To find out for sure, though, he calls a number in Australia—collect—and … hijinks ensure. Mind blown even more because this was the inciting event on a Simpsons episode , and everybody knows cartoons are never wrong. So there is indeed a Coriolis effect , and we see it on grand scales -- hurricanes in different hemispheres tend to rotate in different directions, because the underlying Earth is spinning, and the effect is exaggerated as you move farther from the equator.
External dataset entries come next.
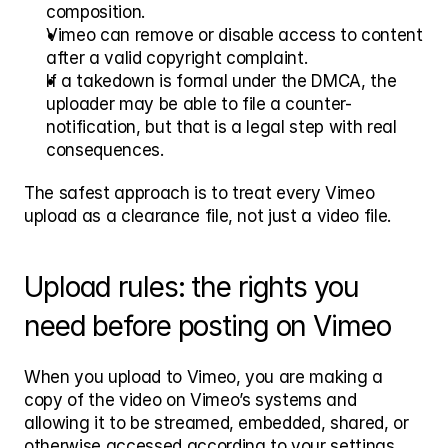
composition.
Vimeo can remove or disable access to content 
after a valid copyright complaint.
If a takedown is formal under the DMCA, the 
uploader may be able to file a counter-
notification, but that is a legal step with real 
consequences.
The safest approach is to treat every Vimeo 
upload as a clearance file, not just a video file.
Upload rules: the rights you 
need before posting on Vimeo
When you upload to Vimeo, you are making a 
copy of the video on Vimeo’s systems and 
allowing it to be streamed, embedded, shared, or 
otherwise accessed according to your settings. 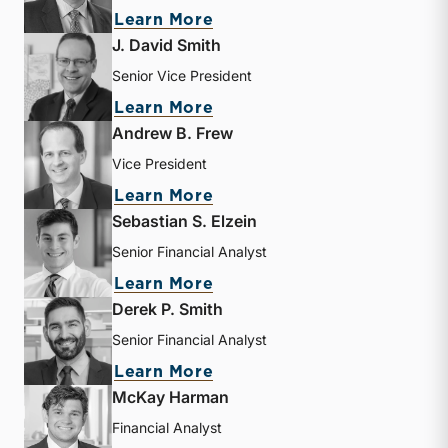
about Bryce Erickson
Learn More
J. David Smith
Senior Vice President
about J. David Smith
Learn More
Andrew B. Frew
Vice President
about Andrew B. Frew
Learn More
Sebastian S. Elzein
Senior Financial Analyst
about Sebastian S. Elzein
Learn More
Derek P. Smith
Senior Financial Analyst
about Derek P. Smith
Learn More
McKay Harman
Financial Analyst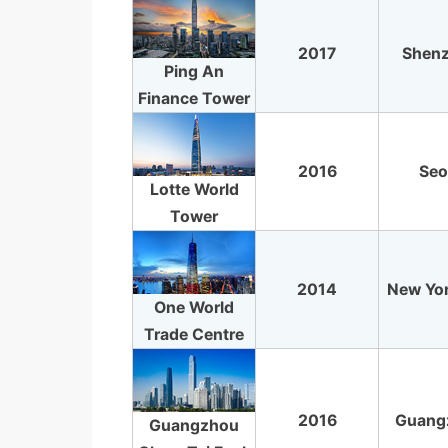
2017
Shen
Ping An
Finance Tower
2016
Seo
Lotte World
Tower
2014
New Yor
One World
Trade Centre
2016
Guang
Guangzhou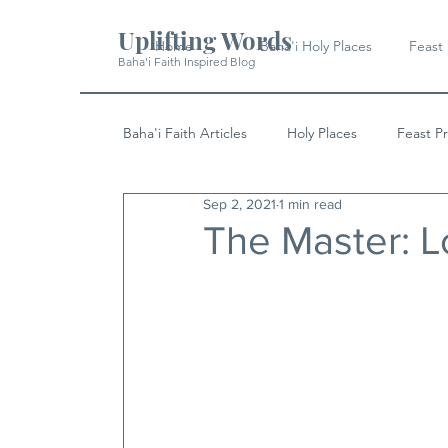
Uplifting Words
Home
Baha'i Holy Places
Feast
Baha'i Faith Inspired Blog
Baha'i Faith Articles
Holy Places
Feast P
Sep 2, 2021
1 min read
History
Quotes & Writings
News
The Master: 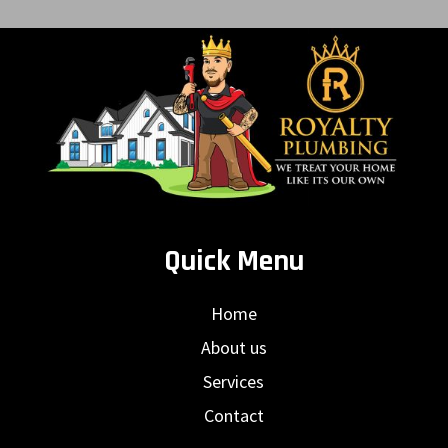
Quick Menu
Home
About us
Services
Contact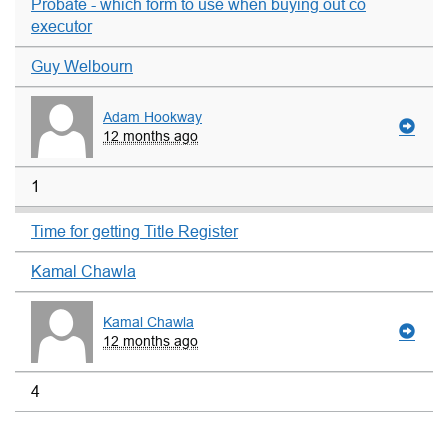
Probate - which form to use when buying out co
executor
Guy Welbourn
Adam Hookway
12 months ago
1
Time for getting Title Register
Kamal Chawla
Kamal Chawla
12 months ago
4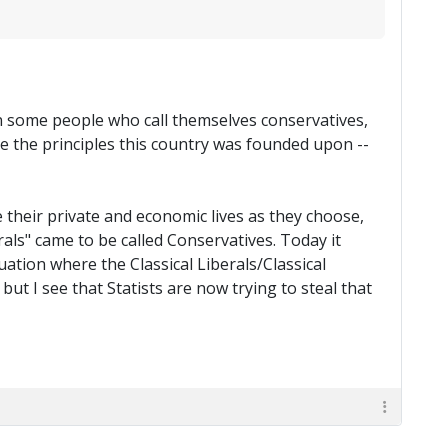
nown some people who call themselves conservatives,
 the principles this country was founded upon --
e their private and economic lives as they choose,
rals" came to be called Conservatives. Today it
uation where the Classical Liberals/Classical
ut I see that Statists are now trying to steal that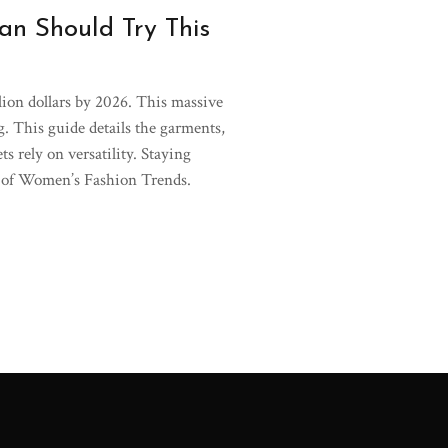
n Should Try This
llion dollars by 2026. This massive
ng. This guide details the garments,
s rely on versatility. Staying
pe of Women’s Fashion Trends.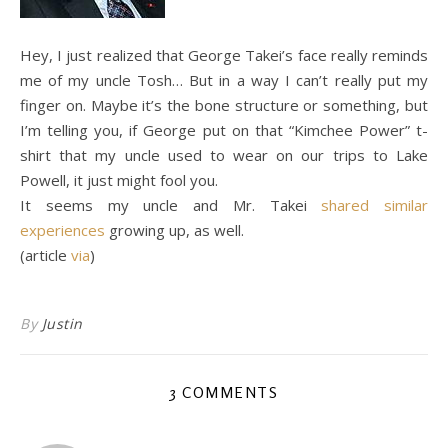
Hey, I just realized that George Takei’s face really reminds
me of my uncle Tosh… But in a way I can’t really put my
finger on. Maybe it’s the bone structure or something, but
I’m telling you, if George put on that “Kimchee Power” t-
shirt that my uncle used to wear on our trips to Lake
Powell, it just might fool you.
It seems my uncle and Mr. Takei
shared similar
experiences
growing up, as well.
(article
via
)
By
Justin
3 COMMENTS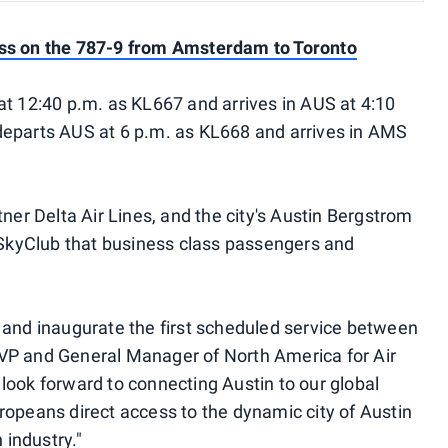
ass on the 787-9 from Amsterdam to Toronto
at 12:40 p.m. as KL667 and arrives in AUS at 4:10
ht departs AUS at 6 p.m. as KL668 and arrives in AMS
tner Delta Air Lines, and the city's Austin Bergstrom
a SkyClub that business class passengers and
 and inaugurate the first scheduled service between
VP and General Manager of North America for Air
look forward to connecting Austin to our global
ropeans direct access to the dynamic city of Austin
 industry."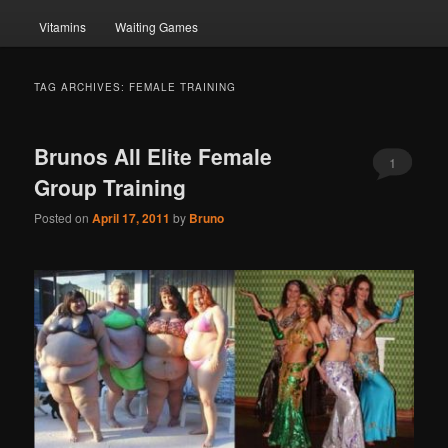
Vitamins
Waiting Games
TAG ARCHIVES:
FEMALE TRAINING
Brunos All Elite Female
1
Group Training
Posted on
April 17, 2011
by
Bruno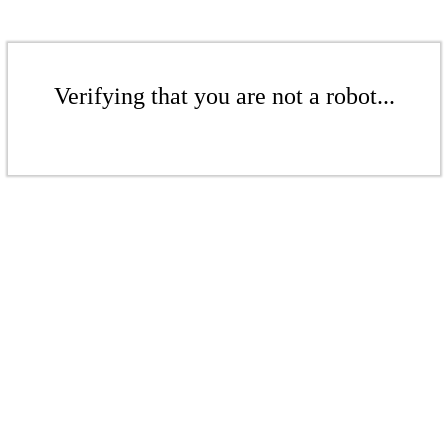
Verifying that you are not a robot...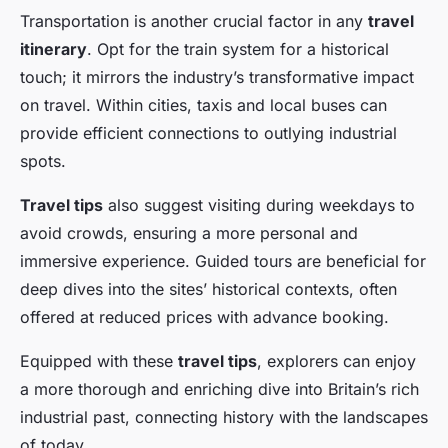
Transportation is another crucial factor in any
travel
itinerary
. Opt for the train system for a historical
touch; it mirrors the industry’s transformative impact
on travel. Within cities, taxis and local buses can
provide efficient connections to outlying industrial
spots.
Travel tips
also suggest visiting during weekdays to
avoid crowds, ensuring a more personal and
immersive experience. Guided tours are beneficial for
deep dives into the sites’ historical contexts, often
offered at reduced prices with advance booking.
Equipped with these
travel tips
, explorers can enjoy
a more thorough and enriching dive into Britain’s rich
industrial past, connecting history with the landscapes
of today.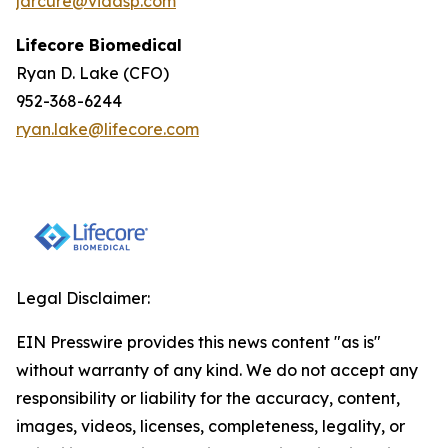
jarcure@vidasp.com
Lifecore Biomedical
Ryan D. Lake (CFO)
952-368-6244
ryan.lake@lifecore.com
Legal Disclaimer:
EIN Presswire provides this news content "as is"
without warranty of any kind. We do not accept any
responsibility or liability for the accuracy, content,
images, videos, licenses, completeness, legality, or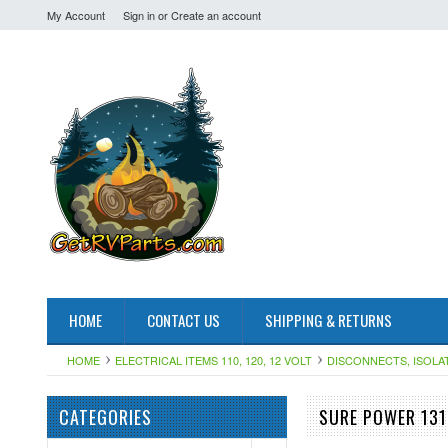
My Account
Sign in
or
Create an account
HOME
CONTACT US
SHIPPING & RETURNS
HOME
ELECTRICAL ITEMS 110, 120, 12 VOLT
DISCONNECTS, ISOLA
CATEGORIES
SURE POWER 131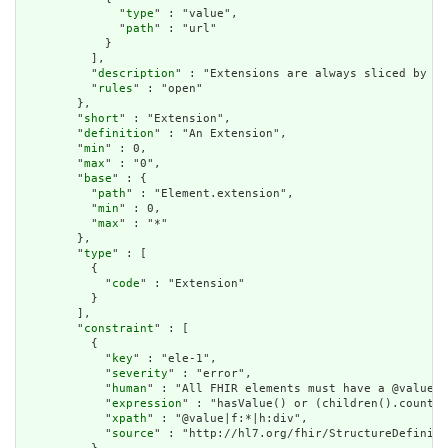
              "
type
" : "value",

              "
path
" : "url"

            }

          ],

          "
description
" : "Extensions are always sliced by (a
          "
rules
" : "open"

        },

        "
short
" : "Extension",

        "
definition
" : "An Extension",

        "
min
" : 0,

        "
max
" : "0",

        "
base
" : {

          "
path
" : "Element.extension",

          "
min
" : 0,

          "
max
" : "*"

        },

        "
type
" : [

          {

            "
code
" : "Extension"

          }

        ],

        "
constraint
" : [

          {

            "
key
" : "ele-1",

            "
severity
" : "error",

            "
human
" : "All FHIR elements must have a @value o
            "
expression
" : "hasValue() or (children().count()
            "
xpath
" : "@value|f:*|h:div",

            "
source
" : "http://hl7.org/fhir/StructureDefiniti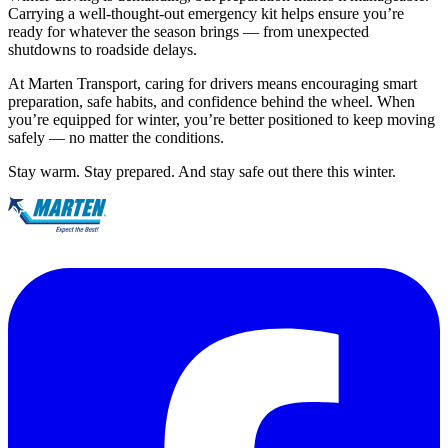
Carrying a well-thought-out emergency kit helps ensure you’re
ready for whatever the season brings — from unexpected
shutdowns to roadside delays.
At Marten Transport, caring for drivers means encouraging smart
preparation, safe habits, and confidence behind the wheel. When
you’re equipped for winter, you’re better positioned to keep moving
safely — no matter the conditions.
Stay warm. Stay prepared. And stay safe out there this winter.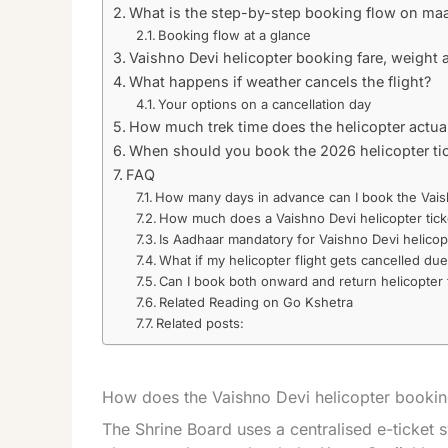
What is the step-by-step booking flow on ma
Booking flow at a glance
Vaishno Devi helicopter booking fare, weight 
What happens if weather cancels the flight?
Your options on a cancellation day
How much trek time does the helicopter actua
When should you book the 2026 helicopter ti
FAQ
How many days in advance can I book the Vais
How much does a Vaishno Devi helicopter tick
Is Aadhaar mandatory for Vaishno Devi helico
What if my helicopter flight gets cancelled du
Can I book both onward and return helicopter 
Related Reading on Go Kshetra
Related posts:
How does the Vaishno Devi helicopter booki
The Shrine Board uses a centralised e-ticket 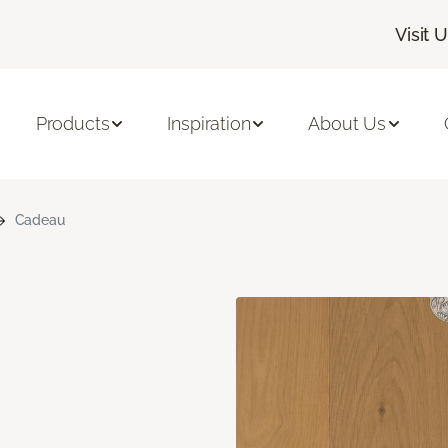
Visit 
Products
Inspiration
About Us
Cadeau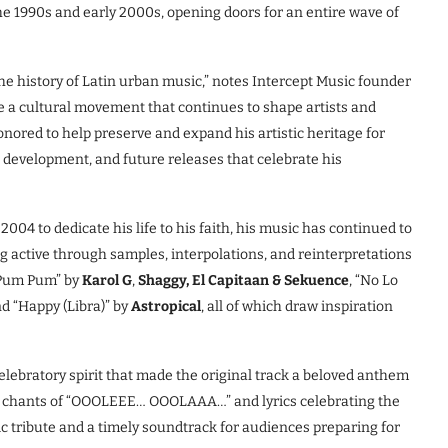
the 1990s and early 2000s, opening doors for an entire wave of
 the history of Latin urban music,” notes Intercept Music founder
e a cultural movement that continues to shape artists and
nored to help preserve and expand his artistic heritage for
g development, and future releases that celebrate his
004 to dedicate his life to his faith, his music has continued to
g active through samples, interpolations, and reinterpretations
 Pum Pum” by
Karol G
,
Shaggy, El Capitaan & Sekuence
, “No Lo
nd “Happy (Libra)” by
Astropical
, all of which draw inspiration
lebratory spirit that made the original track a beloved anthem
g chants of “OOOLEEE… OOOLAAA…” and lyrics celebrating the
ic tribute and a timely soundtrack for audiences preparing for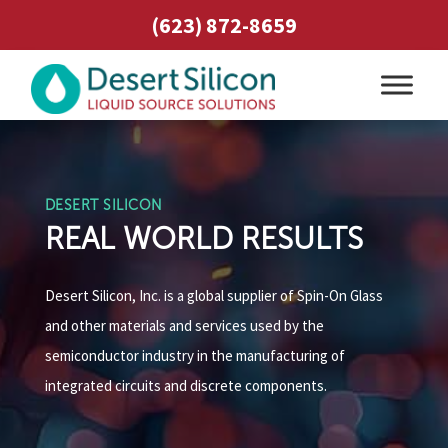
(623) 872-8659
DESERT SILICON
REAL WORLD RESULTS
Desert Silicon, Inc. is a global supplier of Spin-On Glass
and other materials and services used by the
semiconductor industry in the manufacturing of
integrated circuits and discrete components.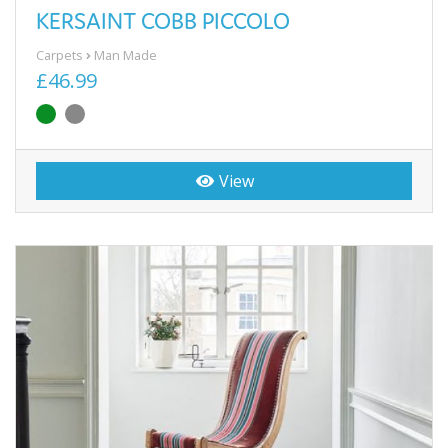
KERSAINT COBB PICCOLO
Carpets
Man Made
£46.99
View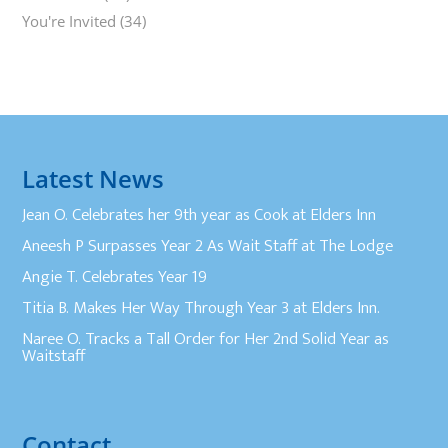
You're Invited
(34)
Latest News
Jean O. Celebrates her 9th year as Cook at Elders Inn
Aneesh P Surpasses Year 2 As Wait Staff at The Lodge
Angie T. Celebrates Year 19
Titia B. Makes Her Way Through Year 3 at Elders Inn.
Naree O. Tracks a Tall Order for Her 2nd Solid Year as
Waitstaff
Contact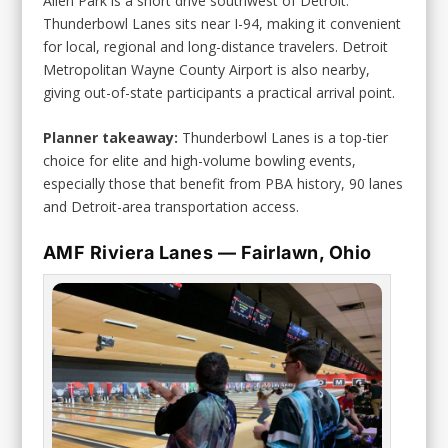
Allen Park is a short drive southwest of Detroit.
Thunderbowl Lanes sits near I-94, making it convenient
for local, regional and long-distance travelers. Detroit
Metropolitan Wayne County Airport is also nearby,
giving out-of-state participants a practical arrival point.
Planner takeaway:
Thunderbowl Lanes is a top-tier
choice for elite and high-volume bowling events,
especially those that benefit from PBA history, 90 lanes
and Detroit-area transportation access.
AMF Riviera Lanes — Fairlawn, Ohio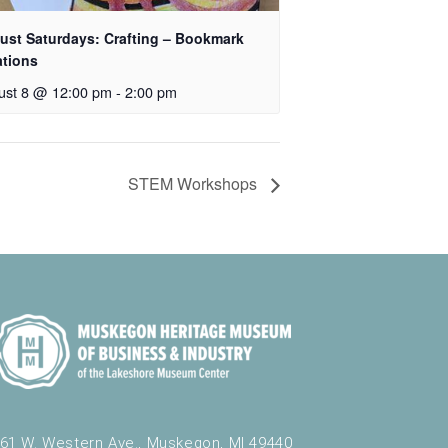
ust Saturdays: Crafting – Bookmark
ations
ust 8 @ 12:00 pm
-
2:00 pm
STEM Workshops
61 W. Western Ave., Muskegon, MI 49440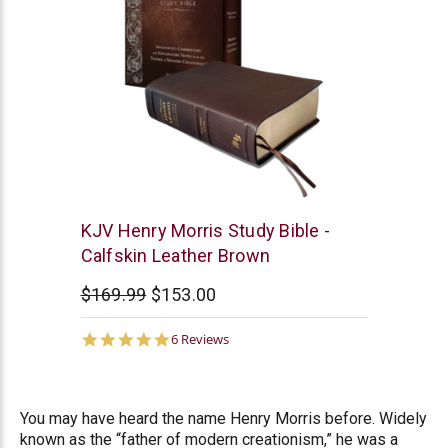
New
KJV Henry Morris Study Bible -
Leaf
Calfskin Leather Brown
$169.99
$153.00
5.0
6 Reviews
star
rating
You may have heard the name Henry Morris before. Widely
known as the “father of modern creationism,” he was a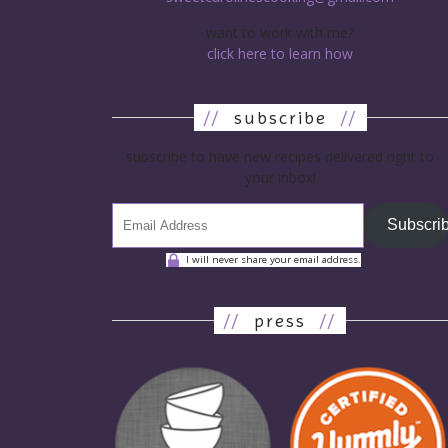
want to work with me?
click here to learn how
//
subscribe
//
subscribe to have new recipes delivered right to
your inbox!
Subscri
I will never share your email address.
//
press
//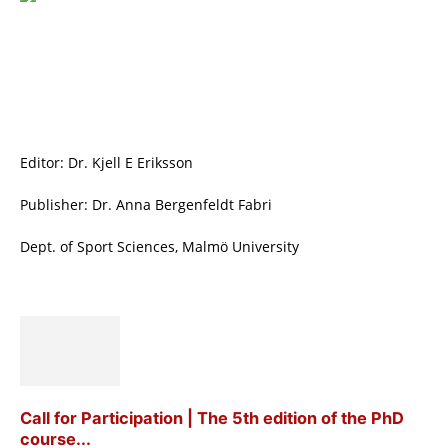
Editor: Dr. Kjell E Eriksson
Publisher: Dr. Anna Bergenfeldt Fabri
Dept. of Sport Sciences, Malmö University
Call for Participation | The 5th edition of the PhD
course...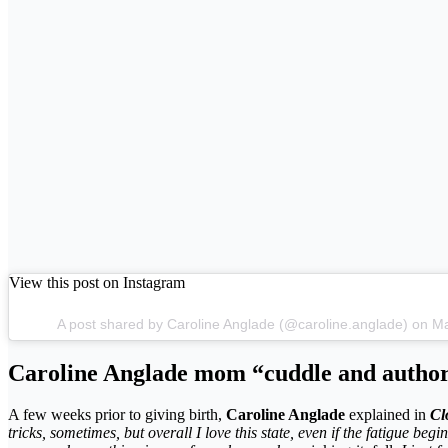
View this post on Instagram
A post shared by Caroline Anglade (@caroline.anglade) on 
Caroline Anglade mom “cuddle and author
A few weeks prior to giving birth,
Caroline Anglade
explained in
Cl
tricks, sometimes, but overall I love this state, even if the fatigue begin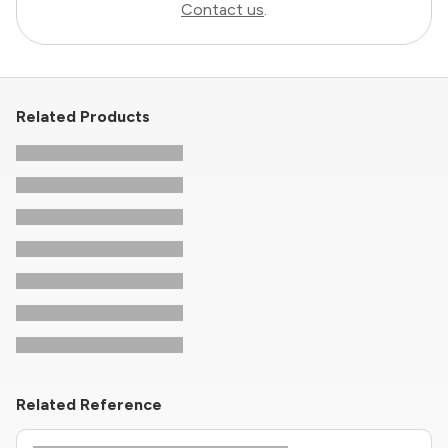
Contact us
.
Related Products
Related Reference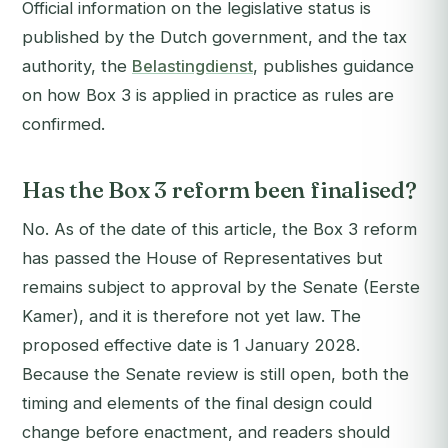
Official information on the legislative status is
published by the Dutch government, and the tax
authority, the
Belastingdienst
, publishes guidance
on how Box 3 is applied in practice as rules are
confirmed.
Has the Box 3 reform been finalised?
No. As of the date of this article, the Box 3 reform
has passed the House of Representatives but
remains subject to approval by the Senate (Eerste
Kamer), and it is therefore not yet law. The
proposed effective date is 1 January 2028.
Because the Senate review is still open, both the
timing and elements of the final design could
change before enactment, and readers should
Fraser explains:. On the scale of hurricanes and large mid-latitude storms, the Coriolis force causes the air to rotate around a low pressure center in a cyclonic direction. Indeed, the term cyclonic not only means that the fluid air or water rotates in the same direction as the underlying Earth, but also that the rotation of the fluid is due to the rotation of the Earth. Thus, the air flowing around a hurricane spins counter-clockwise in the northern hemisphere, and clockwise in the southern hemisphere as does the Earth, itself.

In both hemispheres, this rotation is deemed cyclonic. If the Earth did not rotate, the air would flow directly in towards the low pressure center, but on a spinning Earth, the Coriolis force causes that air to be deviated with the result that it travels around the low pressure center.

So it works on large scales. But on small scales like in your toilet, sink, or bucket , the rotation of the Earth itself at a decidedly pokey rate of one rotation per day is much weaker than other forces -- like the force of water jets in a toilet, or the force of water hitting slopes in a sink. In tracking down where this drain-direction myth originated and how it got so firmly lodged in the heads of people like me, many sources discuss the otherwise awesome Michael Palin documentary Pole to Pole , in which Palin visits the equator in Kenya and observes a tourist trap in which a man "demonstrates" via fakery the draining of water in different ways on the equator itself, and just north and south of it.

Palin doesn't point out that it's fake. I remember seeing this documentary when it came out, and it may be where I picked up the notion -- it seems like such an appealing demonstration of science, such an "ah-ha! We're all tiny ants on a huge spinning globe! What wonders! Sadly, it's BS.